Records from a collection
╔══
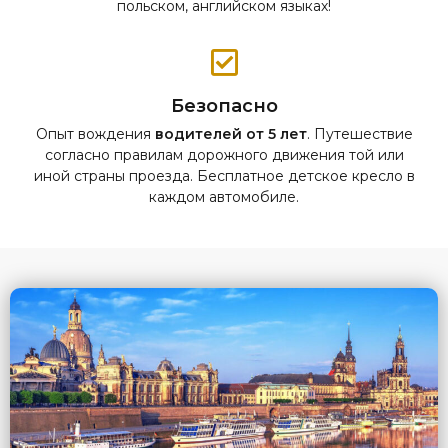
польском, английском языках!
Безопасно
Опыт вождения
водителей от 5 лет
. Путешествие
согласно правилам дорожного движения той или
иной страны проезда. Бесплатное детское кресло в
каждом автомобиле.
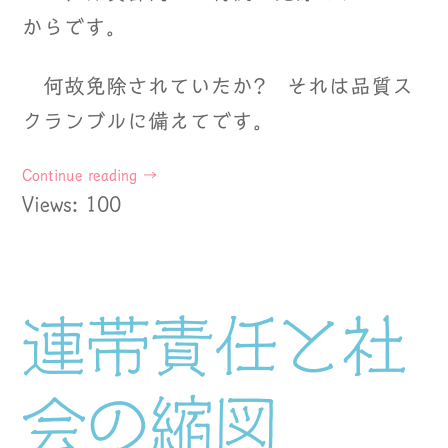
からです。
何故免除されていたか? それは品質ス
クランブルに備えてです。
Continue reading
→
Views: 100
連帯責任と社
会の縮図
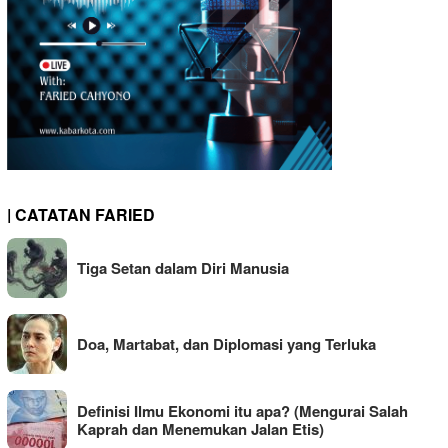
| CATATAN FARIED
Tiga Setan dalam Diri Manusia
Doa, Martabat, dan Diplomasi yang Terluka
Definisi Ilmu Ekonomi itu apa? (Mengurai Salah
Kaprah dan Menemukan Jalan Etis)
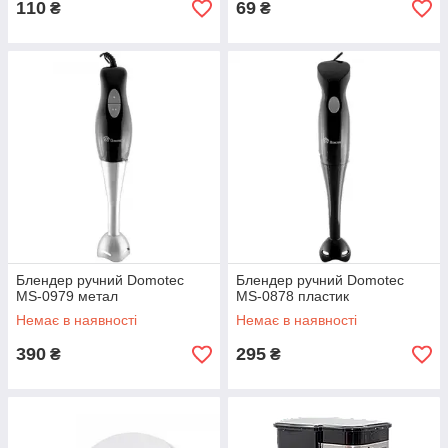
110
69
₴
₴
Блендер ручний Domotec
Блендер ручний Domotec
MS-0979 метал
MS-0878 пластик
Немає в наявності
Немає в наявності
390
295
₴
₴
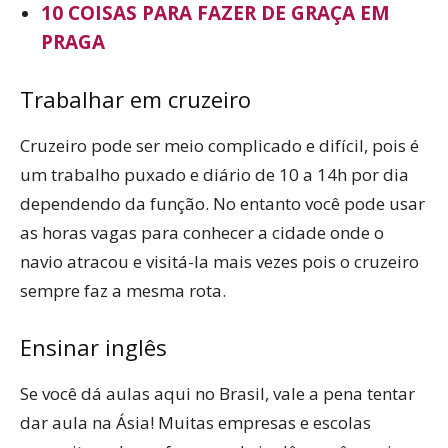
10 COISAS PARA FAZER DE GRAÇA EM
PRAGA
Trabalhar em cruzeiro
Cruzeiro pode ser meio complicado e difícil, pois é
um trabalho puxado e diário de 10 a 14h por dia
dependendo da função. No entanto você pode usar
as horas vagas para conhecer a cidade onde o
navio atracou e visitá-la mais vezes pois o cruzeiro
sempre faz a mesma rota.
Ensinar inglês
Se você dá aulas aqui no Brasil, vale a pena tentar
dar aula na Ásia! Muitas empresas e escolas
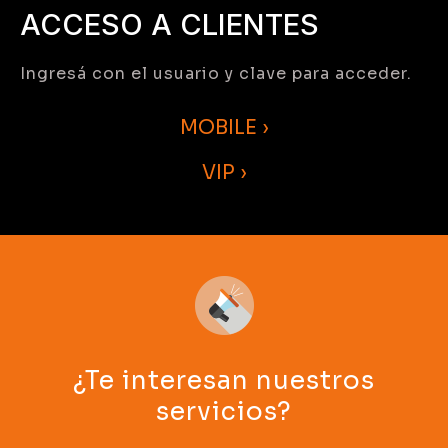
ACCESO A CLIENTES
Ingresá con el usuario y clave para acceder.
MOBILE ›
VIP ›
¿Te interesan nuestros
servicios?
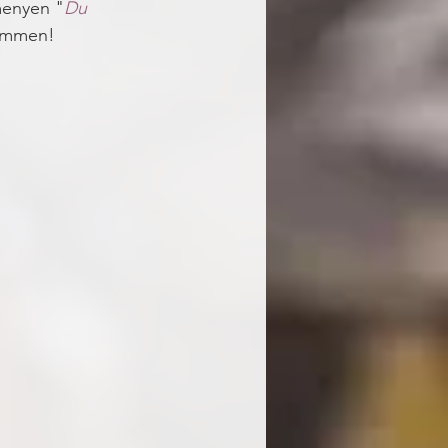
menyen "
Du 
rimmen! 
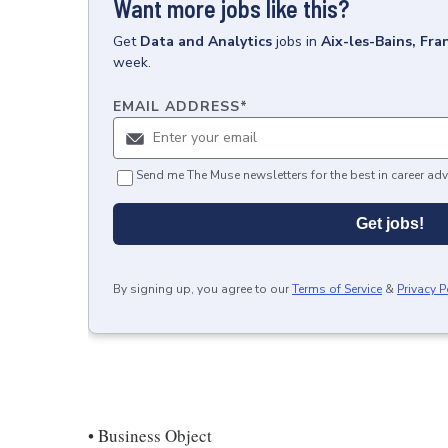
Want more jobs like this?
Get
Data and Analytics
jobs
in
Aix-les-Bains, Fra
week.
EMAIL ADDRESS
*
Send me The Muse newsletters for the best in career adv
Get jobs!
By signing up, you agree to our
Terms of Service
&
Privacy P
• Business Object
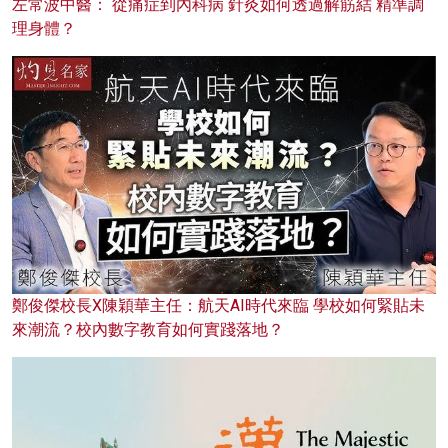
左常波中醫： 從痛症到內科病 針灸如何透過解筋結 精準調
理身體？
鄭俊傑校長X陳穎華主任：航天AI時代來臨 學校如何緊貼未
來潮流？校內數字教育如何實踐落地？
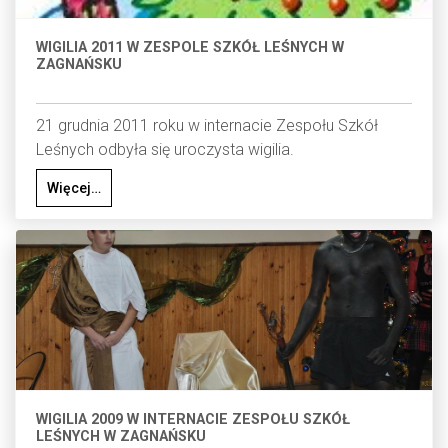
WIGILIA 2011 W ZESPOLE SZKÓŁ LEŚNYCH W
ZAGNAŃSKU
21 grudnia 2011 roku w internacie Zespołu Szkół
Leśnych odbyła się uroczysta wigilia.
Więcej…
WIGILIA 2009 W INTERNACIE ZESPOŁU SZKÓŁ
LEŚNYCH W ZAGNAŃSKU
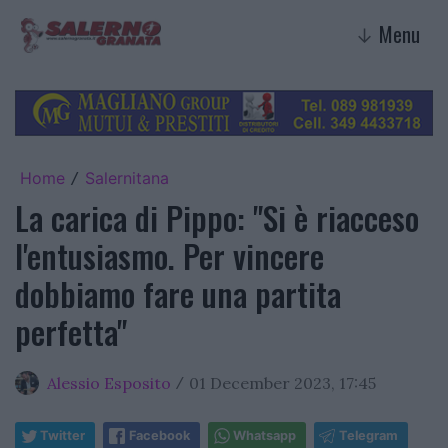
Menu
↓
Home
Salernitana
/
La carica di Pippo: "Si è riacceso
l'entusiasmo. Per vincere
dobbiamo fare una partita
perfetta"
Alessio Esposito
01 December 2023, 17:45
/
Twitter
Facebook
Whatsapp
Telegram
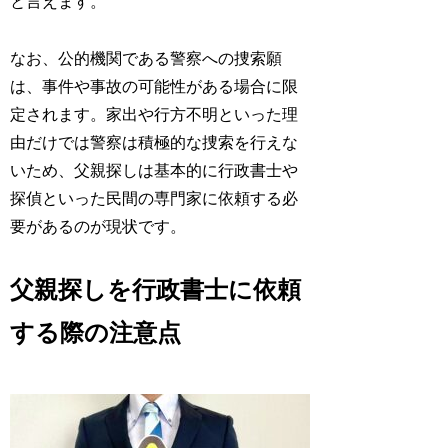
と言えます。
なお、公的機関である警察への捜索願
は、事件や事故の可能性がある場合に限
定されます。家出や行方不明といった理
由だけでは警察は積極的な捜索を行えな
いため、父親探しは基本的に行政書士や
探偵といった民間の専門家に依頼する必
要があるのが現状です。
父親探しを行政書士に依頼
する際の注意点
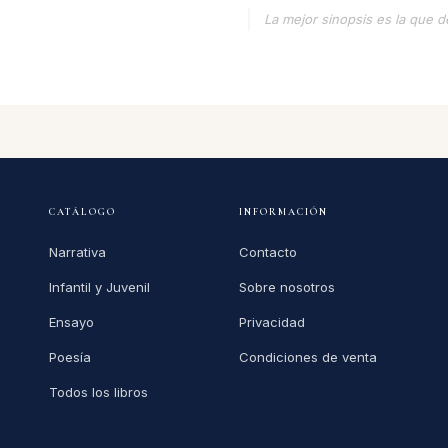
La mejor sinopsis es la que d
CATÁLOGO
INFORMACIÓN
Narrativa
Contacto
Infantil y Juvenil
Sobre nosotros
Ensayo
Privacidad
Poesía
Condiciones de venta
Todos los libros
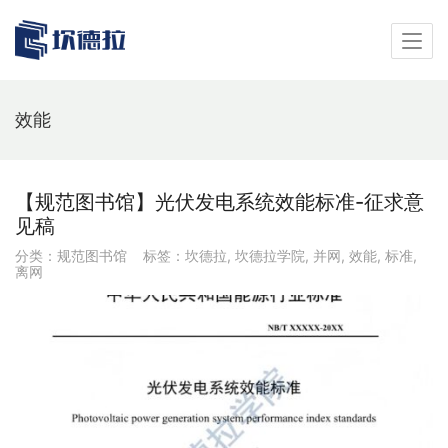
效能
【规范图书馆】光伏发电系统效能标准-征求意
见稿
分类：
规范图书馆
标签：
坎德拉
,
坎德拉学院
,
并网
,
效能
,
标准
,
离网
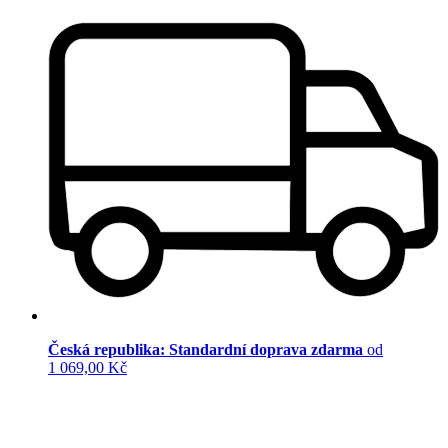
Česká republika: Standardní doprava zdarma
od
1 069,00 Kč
╚══
The copy should match the records above exactly, except that pictures are dropped.

польском, английском языках!
Безопасно
Опыт вождения
водителей от 5 лет
. Путешествие
согласно правилам дорожного движения той или
иной страны проезда. Бесплатное детское кресло в
каждом автомобиле.
からです。
何故免除されていたか? それは品質ス
クランブルに備えてです。
Continue reading
→
Views: 100
連帯責任と社
会の縮図
| CATATAN FARIED
Tiga Setan dalam Diri Manusia
Doa, Martabat, dan Diplomasi yang Terluka
Definisi Ilmu Ekonomi itu apa? (Mengurai Salah
Kaprah dan Menemukan Jalan Etis)
110
69
₴
₴
Блендер ручний Domotec
Блендер ручний Domotec
MS-0979 метал
MS-0878 пластик
Немає в наявності
Немає в наявності
390
295
₴
₴
10 COISAS PARA FAZER DE GRAÇA EM
PRAGA
Trabalhar em cruzeiro
Cruzeiro pode ser meio complicado e difícil, pois é
um trabalho puxado e diário de 10 a 14h por dia
dependendo da função. No entanto você pode usar
as horas vagas para conhecer a cidade onde o
navio atracou e visitá-la mais vezes pois o cruzeiro
sempre faz a mesma rota.
Ensinar inglês
Se você dá aulas aqui no Brasil, vale a pena tentar
dar aula na Ásia! Muitas empresas e escolas
ACCESO A CLIENTES
Ingresá con el usuario y clave para acceder.
MOBILE ›
VIP ›
¿Te interesan nuestros
servicios?
menyen "
Du 
rimmen! 
Want more jobs like this?
Get
Data and Analytics
jobs
in
Aix-les-Bains, Fra
week.
EMAIL ADDRESS
*
Send me The Muse newsletters for the best in career adv
Get jobs!
By signing up, you agree to our
Terms of Service
&
Privacy P
• Business Object
左常波中醫： 從痛症到內科病 針灸如何透過解筋結 精準調
理身體？
鄭俊傑校長X陳穎華主任：航天AI時代來臨 學校如何緊貼未
來潮流？校內數字教育如何實踐落地？
WIGILIA 2011 W ZESPOLE SZKÓŁ LEŚNYCH W
ZAGNAŃSKU
21 grudnia 2011 roku w internacie Zespołu Szkół
Leśnych odbyła się uroczysta wigilia.
Więcej…
WIGILIA 2009 W INTERNACIE ZESPOŁU SZKÓŁ
LEŚNYCH W ZAGNAŃSKU
Menu
↓
Home
Salernitana
/
La carica di Pippo: "Si è riacceso
l'entusiasmo. Per vincere
dobbiamo fare una partita
perfetta"
Alessio Esposito
01 December 2023, 17:45
/
Twitter
Facebook
Whatsapp
Telegram
と言えます。
なお、公的機関である警察への捜索願
は、事件や事故の可能性がある場合に限
定されます。家出や行方不明といった理
由だけでは警察は積極的な捜索を行えな
いため、父親探しは基本的に行政書士や
探偵といった民間の専門家に依頼する必
要があるのが現状です。
父親探しを行政書士に依頼
する際の注意点
La mejor sinopsis es la que d
CATÁLOGO
INFORMACIÓN
Narrativa
Contacto
Infantil y Juvenil
Sobre nosotros
Ensayo
Privacidad
Poesía
Condiciones de venta
Todos los libros
效能
【规范图书馆】光伏发电系统效能标准-征求意
见稿
分类：
规范图书馆
标签：
坎德拉
,
坎德拉学院
,
并网
,
效能
,
标准
,
离网
Česká republika: Standardní doprava zdarma
od
1 069,00 Kč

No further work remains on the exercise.